В доказательстве действия иногда Ауэзхан оказывался не в традиционных понятиях тихой и спокойной жизни. При различных обстоятельствах житья в общежитии, в доме творчества писателей, на съёмной квартире – спокойная жизнь в сонных апартаментах исчезала. Жизнь закипала с самого утра и кипела до поздней ночи. Бесконечные встречи, споры, доходящие до выяснения отношений и чуть ли не до рукоприкладства… Его статьи, переворачивавшие с головы на ноги наши привычные представления…
«Это кони и пони…» Кто – горячий конь, а кто – пони, тихо трусящий по жизни, как по сцене?
То был Ауэзхан яростный и горящий, пробивающий свой путь в сложном и плотном тесте писательского мира.
И – семья в работе. Его супруга Замза, работая в КазЖенПИ, сотрудничая в «Тамыре», ещё и возглавляет Центр гендерных исследований. Его дочь Айман – студентка КазГНУ им. Аль-Фараби, будущий востоковед. Хотя она только первокурсница – уже автор нескольких поэтических сборников и книги размышлений. Отец необыкновенно лиричен в отношениях с дочерью.
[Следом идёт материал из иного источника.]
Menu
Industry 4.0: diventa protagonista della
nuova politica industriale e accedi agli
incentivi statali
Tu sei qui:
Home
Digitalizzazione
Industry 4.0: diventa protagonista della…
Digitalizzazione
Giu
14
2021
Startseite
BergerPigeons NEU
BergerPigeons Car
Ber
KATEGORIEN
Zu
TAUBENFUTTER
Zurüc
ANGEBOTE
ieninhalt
…Тихая жизнь – это перед штормом. Предвидение – всегда скучно.
Шторм – в крови у Ауэзхана. И в скором времени грянет – пока что «ливень перед штормом». Вот выйдут его произведения собранием сочинений, как у классиков… Хотя здесь я, пожалуй, перегнул – пряд ли он позволит своим произведениям быть заточёнными в тома в коленкоровых переплётах
Тишина – не в духе Ауэзхана. У него есть шанс всегда проявить себя в сценарии жизни, автором которого является – он сам.
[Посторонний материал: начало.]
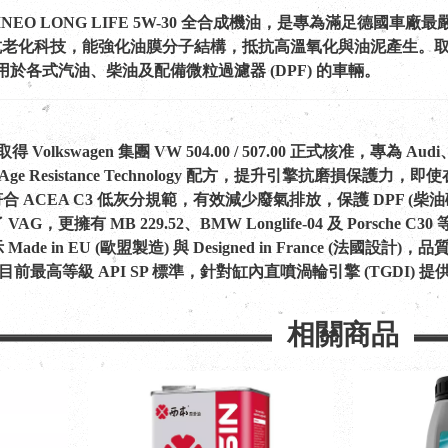
UARTZ INEO LONG LIFE 5W-30 全合成機油，是專為滿足德
nology) 抗老化科技，能強化油膜分子結構，抵抗高溫氧化與油泥產生。取得 V
美適用於各式汽油、柴油及配備微粒過濾器 (DPF) 的車輛。
取得 Volkswagen 集團 VW 504.00 / 507.00 正式核准，專為
Age Resistance Technology 配方，提升引擎抗磨損
： 符合 ACEA C3 低灰分規範，有效減少廢氣排放，保護 DPF 
G，更擁有 MB 229.52、BMW Longlife-04 及 Porsche
e in EU (歐盟製造) 與 Designed in France (法國設計)
符合目前最高等級 API SP 標準，針對缸內直噴渦輪引擎 (TGDI) 提
相關商品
Его основная книга – «Степное Знание» — известна мало, но я оцениваю её как стоящую в одном ряду с эпическими «Степными уложениями». Издаётся и лежит на столе у каждого из калмыков – братьев, с которыми казахи не разделили бескрайнюю степь.
Итак, переводчик он – великий.
В поэзии он вызывает трепет.
А в жизни он – герой, которого можно сравнить разве что с Майкы Би, который тоже был лишён возможности свободно двигаться на своих ногах, но вошёл в историю как самый сильный и великий из тех, кто стоял у истоков казахского народа.